I said;
"surely the bluebirds will prefer this to an artificial box." But, lo
and behold, it already had bluebirds in it! We had not heard a sound or
seen a feather till the trunk was in our hands, when, on peering into
the cavity, we discovered two young bluebirds about half grown. This was
a predicament indeed!
Well, the only thing we could do was to stand the tree-trunk up again as
well as we could, and as near as we could to where it had stood before.
This was no easy thing. But after a time we had it fairly well
replaced, one end standing in the mud of the shallow water and the other
resting against a tree. This left the hole to the nest about ten feet
below and to one side of its former position. Just then we heard the
voice of one of the parent birds, and we quickly paddled to the other
side of the stream, fifty feet away, to watch her proceedings, saying to
each other, "Too bad! too bad!" The mother bird had a large beetle in
her beak.
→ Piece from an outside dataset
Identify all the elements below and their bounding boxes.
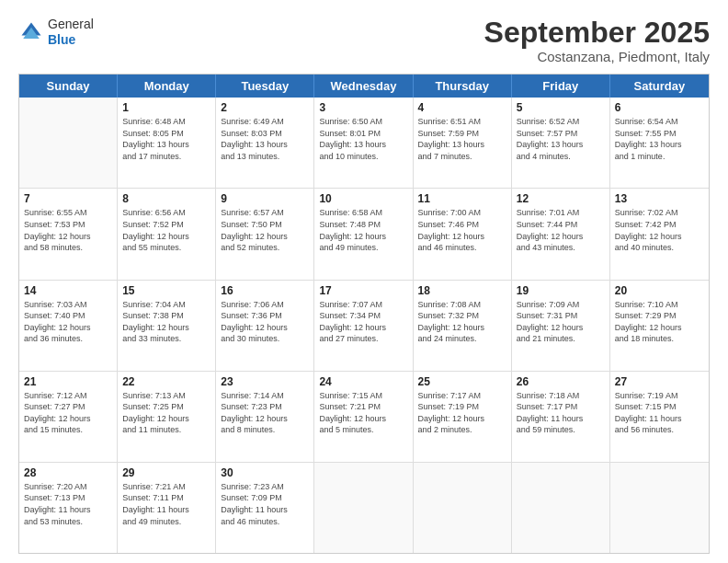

She alighted upon a limb a few feet above the former site of
her nest, looked down upon us, uttered a note or two, and then dropped
down confidently to the point in the vacant air where the entrance to
her nest had been but a few moments before. Here she hovered on the wing
a second or two, looking for something that was not there, and then
returned to the perch she had just left, apparently not a little
disturbed. She hammered the beetle rather excitedly upon the limb a few
times, as if it were in some way at fault, then dropped down to try for
her nest again. Only vacant air there! She hovers and hovers, her blue
wings flickering in the checkered light; surely that precious hole
_must_ be there; but no, again she is baffled, and again she returns to
her perch, and mauls the poor beetle till it must be reduced to a pulp.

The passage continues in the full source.